Au lendemain d’un fort rebond, les marchés financiers reprenaient leur souffle en Europe vendredi après un geste sans précédent de la Banque centrale européenne (BCE) qui s’est engagée à racheter sans limites la dette à court terme des Etats fragiles de la zone euro.

Les bourses asiatiques, qui avaient terminé nerveuses la veille sans connaître les décisions de la BCE, ont été gagnées à leur tour vendredi par l’euphorie. Mario Draghi, président de la BCE, «a fait du bon travail, à la hauteur des attentes», ont souligné les économistes chez Crédit Agricole CIB.

De Paris à New York, en passant par la Suisse, un vent d’optimisme a soufflé en effet sur les bourses des deux rives de l’Atlantique, Wall Street finissant même à des plus hauts depuis fin 2007, tandis que les gains atteignaient entre 2% et près de 5% en Europe.

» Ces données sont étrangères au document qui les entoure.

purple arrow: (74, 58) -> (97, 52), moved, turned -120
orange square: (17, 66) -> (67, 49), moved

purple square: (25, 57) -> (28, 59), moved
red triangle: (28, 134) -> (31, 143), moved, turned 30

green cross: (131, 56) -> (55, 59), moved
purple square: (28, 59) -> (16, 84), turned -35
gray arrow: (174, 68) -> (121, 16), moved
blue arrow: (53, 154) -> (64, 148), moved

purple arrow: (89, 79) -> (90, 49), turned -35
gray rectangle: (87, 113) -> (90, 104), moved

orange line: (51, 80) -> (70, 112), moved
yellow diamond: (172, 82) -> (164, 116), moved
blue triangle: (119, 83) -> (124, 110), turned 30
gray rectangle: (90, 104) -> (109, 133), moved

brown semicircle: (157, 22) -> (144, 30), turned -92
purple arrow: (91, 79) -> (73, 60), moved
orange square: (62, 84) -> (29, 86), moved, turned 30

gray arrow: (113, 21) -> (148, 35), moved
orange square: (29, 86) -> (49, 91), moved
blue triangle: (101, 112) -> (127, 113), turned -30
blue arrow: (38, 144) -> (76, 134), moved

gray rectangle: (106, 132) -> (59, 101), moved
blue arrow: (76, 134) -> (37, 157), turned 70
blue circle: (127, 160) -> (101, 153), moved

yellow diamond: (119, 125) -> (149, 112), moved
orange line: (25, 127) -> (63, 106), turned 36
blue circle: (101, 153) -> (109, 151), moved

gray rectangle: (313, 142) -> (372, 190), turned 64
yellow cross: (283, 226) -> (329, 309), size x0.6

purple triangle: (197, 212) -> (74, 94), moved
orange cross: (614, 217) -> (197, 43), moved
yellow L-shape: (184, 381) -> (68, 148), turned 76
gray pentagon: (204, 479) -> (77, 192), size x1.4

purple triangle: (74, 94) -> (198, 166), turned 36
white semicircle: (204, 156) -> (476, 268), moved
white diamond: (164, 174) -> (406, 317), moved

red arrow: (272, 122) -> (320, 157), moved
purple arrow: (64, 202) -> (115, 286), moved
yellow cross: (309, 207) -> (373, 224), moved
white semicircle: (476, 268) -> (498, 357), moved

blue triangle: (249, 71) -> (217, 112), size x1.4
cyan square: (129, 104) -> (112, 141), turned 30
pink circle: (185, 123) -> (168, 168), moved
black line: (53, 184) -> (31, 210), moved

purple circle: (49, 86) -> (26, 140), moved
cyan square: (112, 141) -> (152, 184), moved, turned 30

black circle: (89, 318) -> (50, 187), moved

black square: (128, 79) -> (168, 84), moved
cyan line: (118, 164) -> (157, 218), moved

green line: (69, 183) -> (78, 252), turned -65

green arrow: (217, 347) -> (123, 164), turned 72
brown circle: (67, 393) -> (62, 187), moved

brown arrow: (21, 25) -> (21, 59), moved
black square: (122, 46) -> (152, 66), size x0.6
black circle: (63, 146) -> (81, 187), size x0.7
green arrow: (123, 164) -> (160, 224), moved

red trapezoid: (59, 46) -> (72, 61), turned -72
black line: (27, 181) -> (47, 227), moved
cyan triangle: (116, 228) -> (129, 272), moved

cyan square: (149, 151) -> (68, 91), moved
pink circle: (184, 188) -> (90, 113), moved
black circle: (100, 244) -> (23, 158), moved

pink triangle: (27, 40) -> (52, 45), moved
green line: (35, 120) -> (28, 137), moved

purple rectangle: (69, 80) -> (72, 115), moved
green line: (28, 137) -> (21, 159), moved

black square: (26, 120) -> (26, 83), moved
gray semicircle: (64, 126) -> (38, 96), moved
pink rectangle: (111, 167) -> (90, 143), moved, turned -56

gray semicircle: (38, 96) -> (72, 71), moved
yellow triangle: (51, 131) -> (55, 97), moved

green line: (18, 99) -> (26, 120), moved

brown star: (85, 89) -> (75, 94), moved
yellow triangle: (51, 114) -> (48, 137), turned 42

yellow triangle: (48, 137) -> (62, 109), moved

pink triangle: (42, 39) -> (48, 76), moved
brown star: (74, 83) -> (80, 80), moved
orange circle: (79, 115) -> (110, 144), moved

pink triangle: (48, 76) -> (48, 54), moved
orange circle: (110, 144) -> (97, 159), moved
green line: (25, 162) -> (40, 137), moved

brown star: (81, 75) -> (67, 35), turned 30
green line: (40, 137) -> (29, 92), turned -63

Vendredi, les investisseurs semblaient digérer les mesures annoncées. Vers 9h30, les bourses européennes restaient bien orientées. La bourse suisse prenait ainsi 0,3%.

Ailleurs, Paris gagnait 0,82%, Londres 0,12% et Francfort 0,69%. C’est à Madrid (+1,5%) et à Milan (+1,45%), deux pays que l’intervention de la BCE devrait soulager, que la hausse était plus accentuée.

En Asie, la bourse de Shanghai bondissait de 4,20% en mi-séance, tandis que Hongkong bondissait de 2,77%. Tokyo a pour sa part terminé en forte hausse de 2,20%.

L’euro vaut 1,21 franc

L’euro a en outre franchi vendredi matin le cap de 1,21 franc pour la première fois depuis la mi-mars. Vers 10h00, l’euro valait 1,2108 franc après un plus haut de la journée à 1,2138 franc peu auparavant. Le mouvement de léger affaiblissement du franc suisse a commencé en début de semaine à mesure que se renforçait le sentiment que la BCE procéderait à une annonce sur le rachat de dettes souveraines.

Le marché de la dette se détend

Sur le marché de la dette, le taux d’emprunt à long terme de l’Espagne est passé sous le seuil des 6% vendredi matin, une première depuis fin mai. Le taux de référence à 10 ans de l’Espagne reculait à 5,724% et celui de l’Italie à 5,134%.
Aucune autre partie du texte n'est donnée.